1. Introduction: Understanding Occupational Breach of Trust under Korean Law
The global financial crisis and the COVID-19 pandemic have driven the world into the New Normal era. In an era of uncertainty, the focus of corporate management is also moving from growth towards sustainability. By virtue of this trend, non-financial factors, such as Environmental, Social, and Governance (ESG), have become a megatrend in today's corporate management. The importance of risk management cannot be overemphasized in an ever-changing business environment where ESG leads to corporate value. Among various risk management issues, embezzlement and occupational breach of trust by the management is not only a representative governance controversy but is also a huge risk itself that shakes up sustainability. Under the law of the Republic of Korea ("Korea"), there are comprehensive provisions by which business people may be subject to punishment for occupational breach of trust. There exists criticism that excessive criminal intervention takes place in management and corporate activities are discouraged because of the ambiguous scope of application of legal provisions. In order to run a business in Korea, it is necessary to have a prior understanding of occupational breach of trust under the current law.

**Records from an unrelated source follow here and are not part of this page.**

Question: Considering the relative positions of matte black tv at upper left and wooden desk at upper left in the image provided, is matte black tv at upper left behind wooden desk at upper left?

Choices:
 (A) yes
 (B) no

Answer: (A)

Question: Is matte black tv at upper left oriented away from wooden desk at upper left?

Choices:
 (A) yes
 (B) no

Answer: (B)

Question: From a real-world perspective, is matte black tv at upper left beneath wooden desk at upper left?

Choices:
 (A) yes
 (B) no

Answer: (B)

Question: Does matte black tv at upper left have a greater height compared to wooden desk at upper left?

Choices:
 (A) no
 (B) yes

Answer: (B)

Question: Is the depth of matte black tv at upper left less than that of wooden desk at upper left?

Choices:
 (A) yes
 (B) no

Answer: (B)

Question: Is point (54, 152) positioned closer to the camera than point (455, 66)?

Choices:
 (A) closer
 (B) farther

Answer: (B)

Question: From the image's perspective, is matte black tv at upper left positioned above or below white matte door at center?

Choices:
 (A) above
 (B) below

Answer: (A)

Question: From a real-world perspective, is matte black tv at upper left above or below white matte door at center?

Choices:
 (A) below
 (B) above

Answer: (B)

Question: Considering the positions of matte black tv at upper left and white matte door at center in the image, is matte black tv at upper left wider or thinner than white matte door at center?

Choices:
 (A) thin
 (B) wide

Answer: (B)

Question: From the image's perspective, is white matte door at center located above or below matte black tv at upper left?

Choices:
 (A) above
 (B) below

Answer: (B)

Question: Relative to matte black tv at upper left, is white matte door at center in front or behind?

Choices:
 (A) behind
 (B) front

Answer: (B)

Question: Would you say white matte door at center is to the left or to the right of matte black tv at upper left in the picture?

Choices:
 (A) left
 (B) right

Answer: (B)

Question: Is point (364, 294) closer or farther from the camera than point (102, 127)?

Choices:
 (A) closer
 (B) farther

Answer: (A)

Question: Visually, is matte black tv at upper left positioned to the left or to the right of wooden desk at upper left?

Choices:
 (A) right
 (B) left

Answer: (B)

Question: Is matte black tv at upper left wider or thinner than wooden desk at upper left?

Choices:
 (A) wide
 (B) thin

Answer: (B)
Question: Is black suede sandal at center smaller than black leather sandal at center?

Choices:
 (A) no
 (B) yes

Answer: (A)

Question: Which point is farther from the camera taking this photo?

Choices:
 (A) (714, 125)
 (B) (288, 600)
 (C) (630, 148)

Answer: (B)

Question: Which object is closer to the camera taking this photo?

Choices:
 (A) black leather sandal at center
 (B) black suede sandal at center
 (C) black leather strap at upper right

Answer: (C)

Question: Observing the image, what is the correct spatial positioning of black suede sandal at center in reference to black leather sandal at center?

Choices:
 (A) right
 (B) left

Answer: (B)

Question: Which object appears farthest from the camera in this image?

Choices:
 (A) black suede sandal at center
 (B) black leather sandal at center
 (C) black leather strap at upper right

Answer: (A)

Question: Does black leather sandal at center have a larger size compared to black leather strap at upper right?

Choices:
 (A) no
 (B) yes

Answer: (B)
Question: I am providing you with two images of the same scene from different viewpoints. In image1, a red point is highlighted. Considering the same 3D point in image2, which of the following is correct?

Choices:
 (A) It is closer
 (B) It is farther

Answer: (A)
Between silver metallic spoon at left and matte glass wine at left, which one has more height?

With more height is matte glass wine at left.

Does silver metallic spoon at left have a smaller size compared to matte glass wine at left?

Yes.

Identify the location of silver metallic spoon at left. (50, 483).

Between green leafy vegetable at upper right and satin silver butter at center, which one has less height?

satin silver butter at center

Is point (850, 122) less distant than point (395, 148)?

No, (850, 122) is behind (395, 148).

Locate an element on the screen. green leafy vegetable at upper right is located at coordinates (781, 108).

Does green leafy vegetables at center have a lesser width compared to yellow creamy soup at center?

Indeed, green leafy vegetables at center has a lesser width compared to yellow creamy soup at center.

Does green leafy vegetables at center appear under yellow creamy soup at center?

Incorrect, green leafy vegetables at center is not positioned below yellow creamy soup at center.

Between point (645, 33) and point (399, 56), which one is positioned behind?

2. Characteristics of Occupational Breach of Trust under the Current Law
2.1. Under the Korean law, breach of trust is defined by the Criminal Act (Article 356 and Article 356 (2)), the Commercial Act (Article 622), and the Act on the Aggravated Punishments, etc. for Specific Economic Crimes ("Specific Economic Crime Act," Article 3). The Commercial Act regulates crimes of special misappropriation by incorporators, directors, executive directors, auditors, etc. However, in practice, the crime of occupational breach of trust prescribed in Article 356 of the Criminal Act, which has no restrictions on the subject, applies to corporate activities. According to the provisions on occupational breach of trust, when a person who administers another's business obtains pecuniary advantage or causes a third person to do so from another in violation of one's duty, thereby causing loss to such person, he/she is subject to imprisonment for not more than ten years or a fine not exceeding KRW 30 million. The Specific Economic Crime Act is a special law of aggravated punishment for cases where the amount of breach of trust is not less than KRW 500 million with the provisions that: (i) if the amount of profit is not less than KRW 500 million but less than KRW 5 billion, the statutory punishment is the imprisonment with labor for a limited term of no less than three years under Article 3 (1) 2; (ii) if the amount of profit is not less than KRW 5 billion, the statutory punishment is the imprisonment for life or of no less than five years under Article 3 (1) 1; and (iii) a fine equivalent to the amount of each profit may be imposed concurrently under Article 3 (2). Therefore, if the amount of occupational breach of trust is not less than KRW 5 billion, the person responsible is subject to the Specific Economic Crime Act, and imprisonment cannot be avoided unless an exceptional condition is provided, even when extenuating circumstances are considered.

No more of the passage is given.